Glenn Beck is what passes for modern conservative intellectualism
Few people who have heard of his work would question Steven Hayward's credentials as a prominent right-wing nutcase, a full-blown anti-environmentalist quack employed by the American Enterprise Institute. And that's what makes his OpEd questioning the intellectual viability of American conservatism in today's Washington Post so noteworthy. Discerning people would intuitively ignore any of the blatant corporate shillery Hayward publishes. Today, however, he's joining the parade of aghast pundits and observers worried that the GOP's lurch toward the right-wing fringe could be fatal for the party. He recognizes that Hate Talk Radio and Fox "News" have "dumbed down" the conservative movement and that sloganeering has replaced thought, while "the blend of entertainment and politics is too outre."
He rues the day conservatives traded in a cool, composed and intellectually confident William F. Buckley for the likes of Ann Coulter, Bill O'Reilly, Sean Hannity, Michelle Malkin, Michael Savage, Rush Limbaugh, Laura Ingraham and Glenn Beck. He frets that today's conservative movement "has been thrown off balance, with the populists dominating and the intellectuals retreating and struggling to come up with new ideas" and worries that conservatism has been reduced to a series of sound bites and bumper stickers. "The brain waves of the American right continue to be erratic, when they are not flat-lining."
Consider the "tea party" phenomenon. Though authentic and laudatory, it is unfocused, lacking the connection to a concrete ideology that characterized the tax revolt of the 1970s, which was joined at the hip with insurgent supply-side economics. Meanwhile, the "birthers" have become the "grassy knollers" of the right; their obsession with Obama's origins is reviving frivolous paranoia as the face of conservatism... [I]t was not enough just to expose liberalism's weakness; it was also necessary to offer robust alternatives for both foreign and domestic policy, ideas that came to fruition in the Reagan years.

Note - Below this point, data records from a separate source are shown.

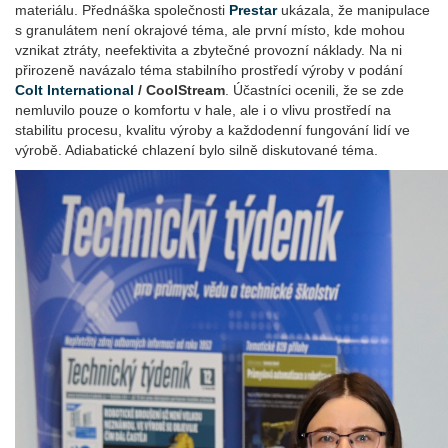
materiálu. Přednáška společnosti
Prestar
ukázala, že manipulace
s granulátem není okrajové téma, ale první místo, kde mohou
vznikat ztráty, neefektivita a zbytečné provozní náklady. Na ni
přirozeně navázalo téma stabilního prostředí výroby v podání
Colt International
/ CoolStream
. Účastníci ocenili, že se zde
nemluvilo pouze o komfortu v hale, ale i o vlivu prostředí na
stabilitu procesu, kvalitu výroby a každodenní fungování lidí ve
výrobě. Adiabatické chlazení bylo silně diskutované téma.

Today, it is not clear that conservative thinkers have compelling alternatives to Obama's economic or foreign policy. At best, the right is badly divided over how to fix the economy and handle Iran and Afghanistan. So for the time being, the populists alone have the spotlight.
While singling out Glenn Beck for opprobrium, calling his "on-air weepiness... unmanly, his flirtation with conspiracy theories a debilitating dead-end, and his judgments sometimes loopy," he admits that Beck is all the right has left and that he's more intellectually competent than either of Fox's two other main clowns, O'Reilly or Hannity.
As if calling Beck the right's one hope for intellectual legitimacy wasn't whacky enough, Hayward loses it entirely when he cites as a source for the good old day's of conservative intellectualism none other than one man freak show, John Derbyshire who was on the air the other day intellectually arguing that women shouldn't be allowed to vote and talking about what a grave mistake the Civil Right Act of 1964, guaranteeing voting rights for minorities, was.